■ Task input ■
┌────────
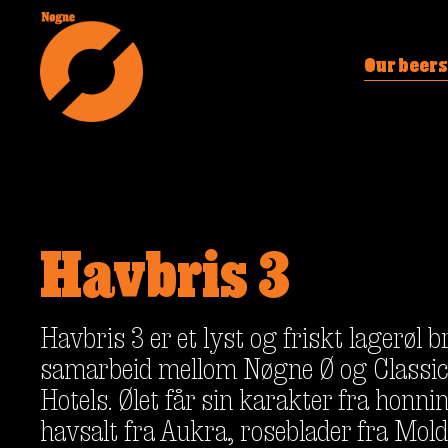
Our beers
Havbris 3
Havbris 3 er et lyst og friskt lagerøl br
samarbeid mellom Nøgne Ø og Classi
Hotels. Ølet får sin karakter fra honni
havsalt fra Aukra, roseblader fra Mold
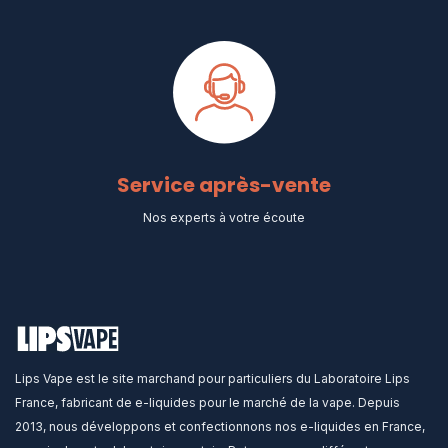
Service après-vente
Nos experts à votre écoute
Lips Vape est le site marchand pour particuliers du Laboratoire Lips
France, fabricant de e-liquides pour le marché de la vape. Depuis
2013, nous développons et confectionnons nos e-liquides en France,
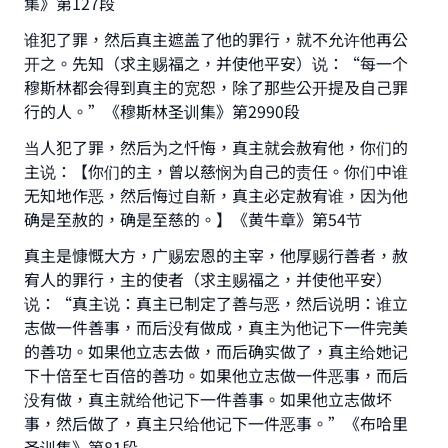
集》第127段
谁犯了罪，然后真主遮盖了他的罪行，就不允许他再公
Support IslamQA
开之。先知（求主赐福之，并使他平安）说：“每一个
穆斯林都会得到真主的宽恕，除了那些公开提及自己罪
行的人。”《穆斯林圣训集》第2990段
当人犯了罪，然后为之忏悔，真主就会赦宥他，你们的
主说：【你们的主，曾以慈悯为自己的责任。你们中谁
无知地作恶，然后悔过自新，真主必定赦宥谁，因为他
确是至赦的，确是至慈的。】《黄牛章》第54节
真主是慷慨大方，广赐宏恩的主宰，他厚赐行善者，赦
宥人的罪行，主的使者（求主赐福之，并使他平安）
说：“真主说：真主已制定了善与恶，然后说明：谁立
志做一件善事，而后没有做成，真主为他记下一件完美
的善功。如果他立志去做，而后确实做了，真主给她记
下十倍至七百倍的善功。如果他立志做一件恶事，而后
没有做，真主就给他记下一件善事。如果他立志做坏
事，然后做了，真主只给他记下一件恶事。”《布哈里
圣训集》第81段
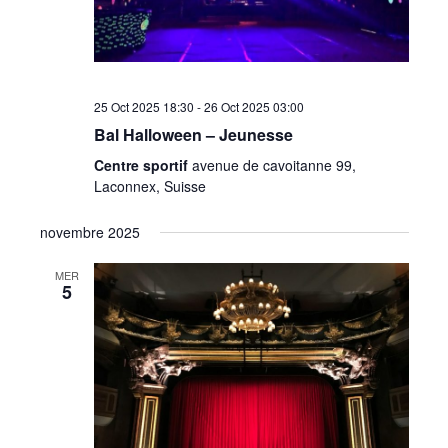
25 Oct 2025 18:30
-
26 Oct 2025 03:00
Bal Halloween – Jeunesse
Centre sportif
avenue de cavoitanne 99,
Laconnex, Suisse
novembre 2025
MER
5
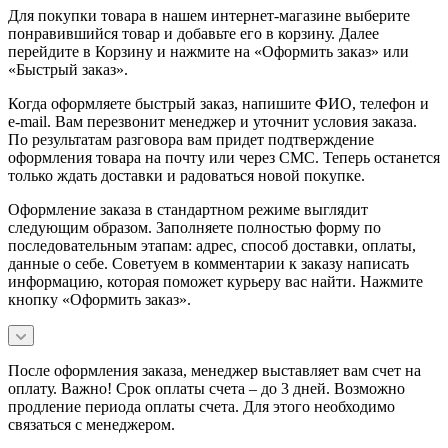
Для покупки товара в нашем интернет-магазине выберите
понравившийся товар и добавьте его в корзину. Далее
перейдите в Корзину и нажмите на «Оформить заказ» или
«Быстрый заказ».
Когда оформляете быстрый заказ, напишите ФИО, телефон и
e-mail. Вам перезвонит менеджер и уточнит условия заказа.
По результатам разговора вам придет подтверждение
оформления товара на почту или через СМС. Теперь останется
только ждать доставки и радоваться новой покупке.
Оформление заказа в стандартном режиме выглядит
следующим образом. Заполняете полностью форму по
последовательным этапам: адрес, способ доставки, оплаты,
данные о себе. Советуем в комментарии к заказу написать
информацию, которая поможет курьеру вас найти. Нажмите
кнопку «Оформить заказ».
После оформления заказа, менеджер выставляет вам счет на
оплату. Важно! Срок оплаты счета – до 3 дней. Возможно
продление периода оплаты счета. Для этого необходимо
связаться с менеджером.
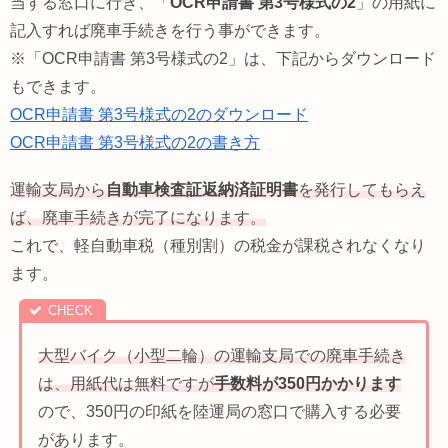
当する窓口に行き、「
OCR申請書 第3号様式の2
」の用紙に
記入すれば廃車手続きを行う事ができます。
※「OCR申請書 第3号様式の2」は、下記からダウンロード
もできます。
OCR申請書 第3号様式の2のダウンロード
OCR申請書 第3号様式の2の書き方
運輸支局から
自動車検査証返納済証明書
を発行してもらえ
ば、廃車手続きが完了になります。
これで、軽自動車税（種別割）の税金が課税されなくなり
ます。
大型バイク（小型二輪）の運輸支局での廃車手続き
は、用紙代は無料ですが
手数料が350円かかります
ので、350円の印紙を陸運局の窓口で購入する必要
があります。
└────────
■ Exercise prompt ■
In the listing above, find the line with "avenue de cavoitanne" and the line with "данные о себе.". Copy both of them and every line between, exactly, but not the pictures.

■ Exercise answer ■
avenue de cavoitanne 99,
Laconnex, Suisse
novembre 2025
MER
5
Для покупки товара в нашем интернет-магазине выберите
понравившийся товар и добавьте его в корзину. Далее
перейдите в Корзину и нажмите на «Оформить заказ» или
«Быстрый заказ».
Когда оформляете быстрый заказ, напишите ФИО, телефон и
e-mail. Вам перезвонит менеджер и уточнит условия заказа.
По результатам разговора вам придет подтверждение
оформления товара на почту или через СМС. Теперь останется
только ждать доставки и радоваться новой покупке.
Оформление заказа в стандартном режиме выглядит
следующим образом. Заполняете полностью форму по
последовательным этапам: адрес, способ доставки, оплаты,
данные о себе. Советуем в комментарии к заказу написать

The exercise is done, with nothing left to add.